You are viewing a plain text version of this content. The canonical link for it is here.

Posted to user@spark.apache.org by Eric Friedman <er...@gmail.com> on 2014/09/15 04:37:53 UTC

PathFilter for newAPIHadoopFile?

Hi,

I have a directory structure with parquet+avro data in it. There are a
couple of administrative files (.foo and/or _foo) that I need to ignore
when processing this data or Spark tries to read them as containing parquet
content, which they do not.

How can I set a PathFilter on the FileInputFormat used to construct an RDD?

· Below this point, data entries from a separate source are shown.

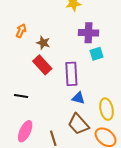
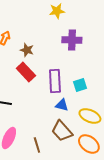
cyan square: (96, 54) -> (80, 85), moved
yellow ellipse: (107, 109) -> (90, 116), turned -55

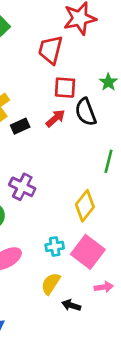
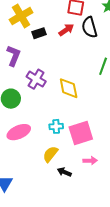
yellow diamond: (85, 206) -> (69, 88), moved, turned -55
pink square: (88, 252) -> (81, 133), turned 30

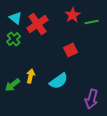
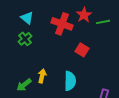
red cross: (38, 24) -> (62, 24), moved, turned -35
red square: (71, 50) -> (82, 50), turned -32
cyan semicircle: (59, 81) -> (70, 81), turned -54

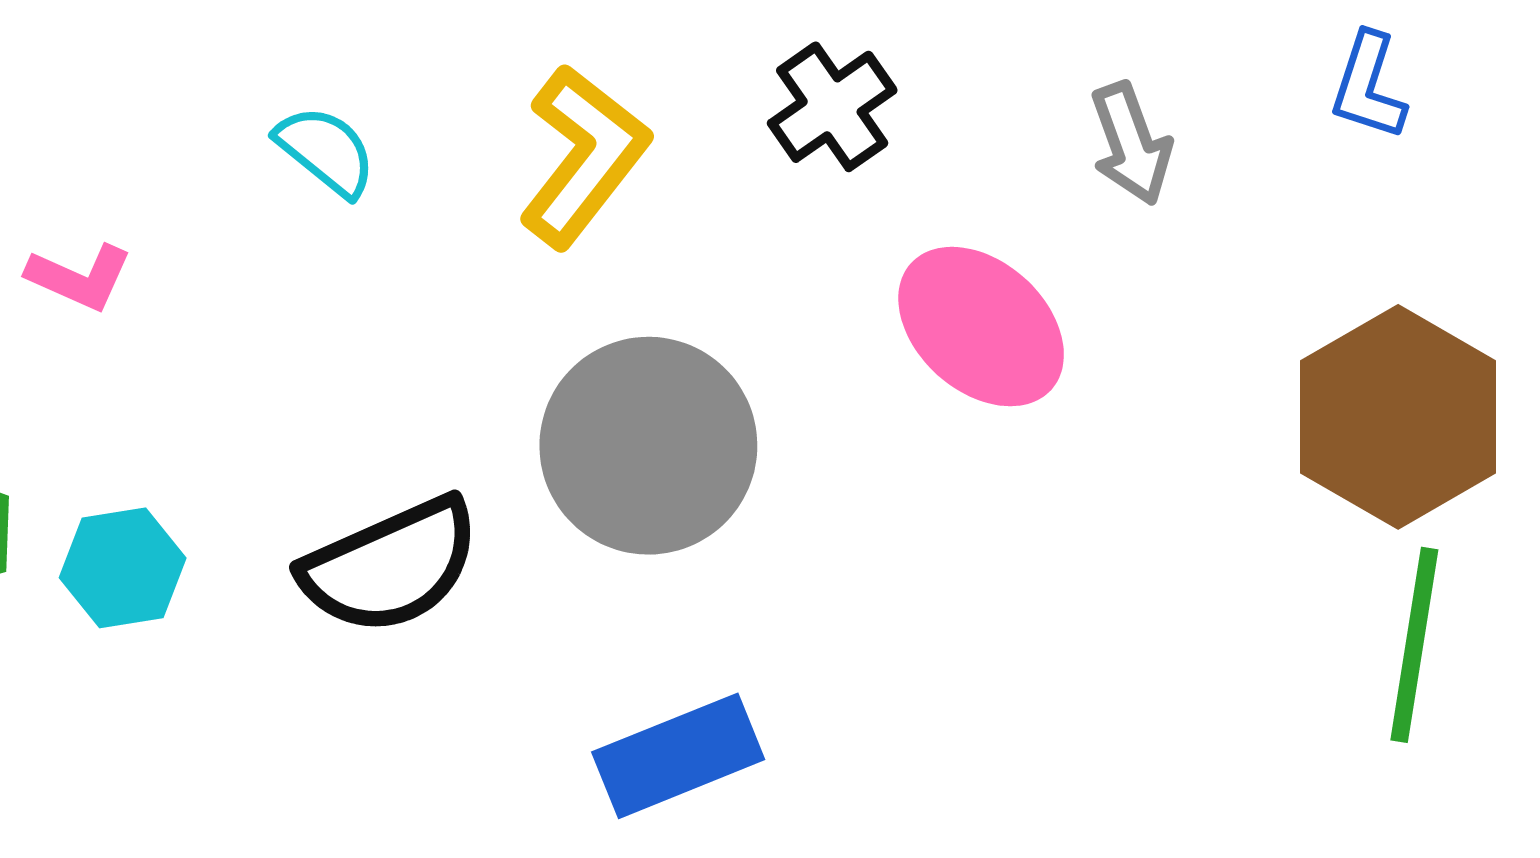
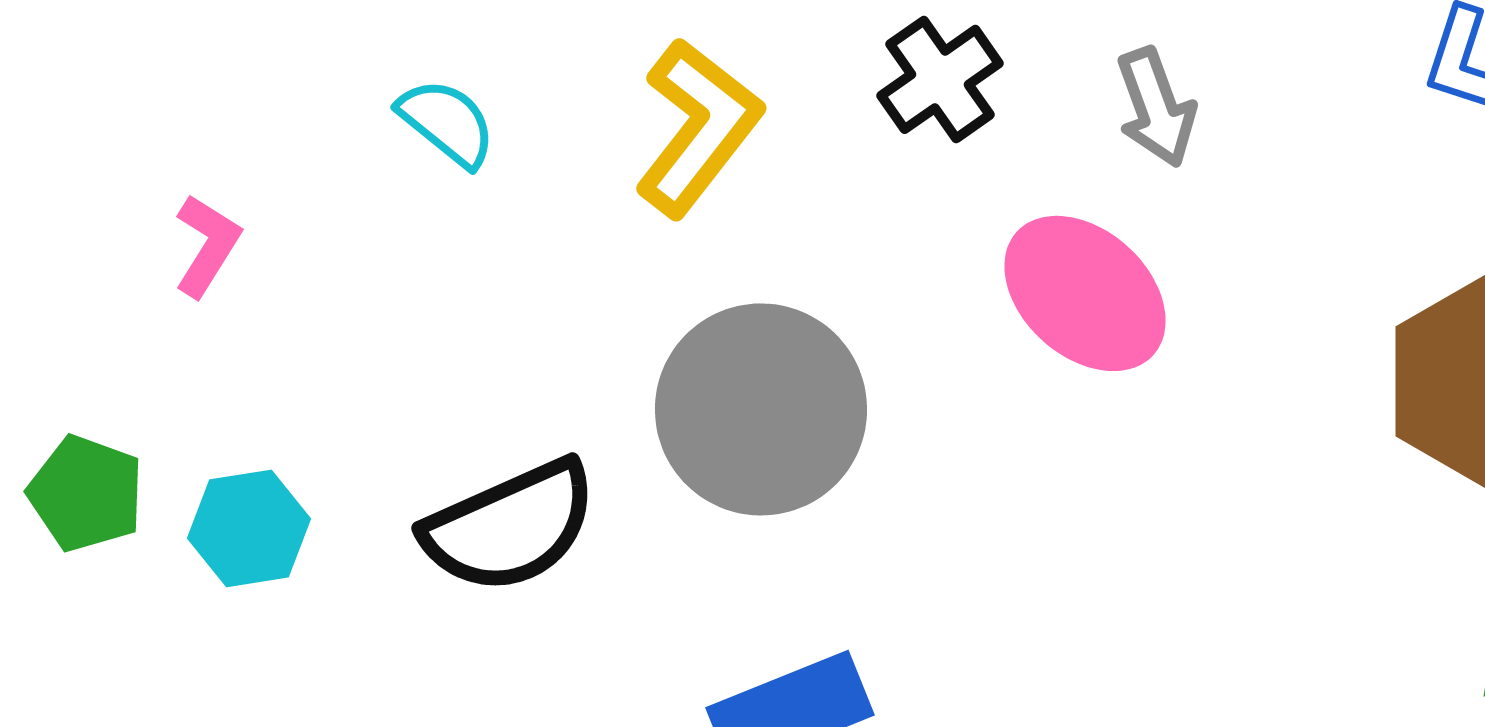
gray arrow: (1131, 144) -> (1156, 107), moved
pink L-shape: (79, 277) -> (207, 245), turned -82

Re: PathFilter for newAPIHadoopFile?

Posted by Davies Liu <da...@databricks.com>.

Or maybe you could give this one a try:
https://labs.spotify.com/2013/05/07/snakebite/

On Mon, Sep 15, 2014 at 2:51 PM, Davies Liu <da...@databricks.com> wrote:
> There is one way by do it in bash: hadoop fs -ls xxxx, maybe you could
> end up with a bash scripts to do the things.
>
> On Mon, Sep 15, 2014 at 1:01 PM, Eric Friedman
> <er...@gmail.com> wrote:
>> That's a good idea and one I had considered too.  Unfortunately I'm not
>> aware of an API in PySpark for enumerating paths on HDFS.  Have I overlooked
>> one?
>>
>> On Mon, Sep 15, 2014 at 10:01 AM, Davies Liu <da...@databricks.com> wrote:
>>>
>>> In PySpark, I think you could enumerate all the valid files, and create
>>> RDD by
>>> newAPIHadoopFile(), then union them together.
>>>
>>> On Mon, Sep 15, 2014 at 5:49 AM, Eric Friedman
>>> <er...@gmail.com> wrote:
>>> > I neglected to specify that I'm using pyspark. Doesn't look like these
>>> > APIs have been bridged.
>>> >
>>> > ----
>>> > Eric Friedman
>>> >
>>> >> On Sep 14, 2014, at 11:02 PM, Nat Padmanabhan <re...@gmail.com>
>>> >> wrote:
>>> >>
>>> >> Hi Eric,
>>> >>
>>> >> Something along the lines of the following should work
>>> >>
>>> >> val fs = getFileSystem(...) // standard hadoop API call
>>> >> val filteredConcatenatedPaths = fs.listStatus(topLevelDirPath,
>>> >> pathFilter).map(_.getPath.toString).mkString(",")  // pathFilter is an
>>> >> instance of org.apache.hadoop.fs.PathFilter
>>> >> val parquetRdd = sc.hadoopFile(filteredConcatenatedPaths,
>>> >> classOf[ParquetInputFormat[Something]], classOf[Void],
>>> >> classOf[SomeAvroType], getConfiguration(...))
>>> >>
>>> >> You have to do some initializations on ParquetInputFormat such as
>>> >> AvroReadSetup/AvroWriteSupport etc but that you should be doing
>>> >> already I am guessing.
>>> >>
>>> >> Cheers,
>>> >> Nat
>>> >>
>>> >>
>>> >> On Sun, Sep 14, 2014 at 7:37 PM, Eric Friedman
>>> >> <er...@gmail.com> wrote:
>>> >>> Hi,
>>> >>>
>>> >>> I have a directory structure with parquet+avro data in it. There are a
>>> >>> couple of administrative files (.foo and/or _foo) that I need to
>>> >>> ignore when
>>> >>> processing this data or Spark tries to read them as containing parquet
>>> >>> content, which they do not.
>>> >>>
>>> >>> How can I set a PathFilter on the FileInputFormat used to construct an
>>> >>> RDD?
>>> >
>>> > ---------------------------------------------------------------------
>>> > To unsubscribe, e-mail: user-unsubscribe@spark.apache.org
>>> > For additional commands, e-mail: user-help@spark.apache.org
>>> >
>>
>>

---------------------------------------------------------------------
To unsubscribe, e-mail: user-unsubscribe@spark.apache.org
For additional commands, e-mail: user-help@spark.apache.org

Re: PathFilter for newAPIHadoopFile?

Posted by Davies Liu <da...@databricks.com>.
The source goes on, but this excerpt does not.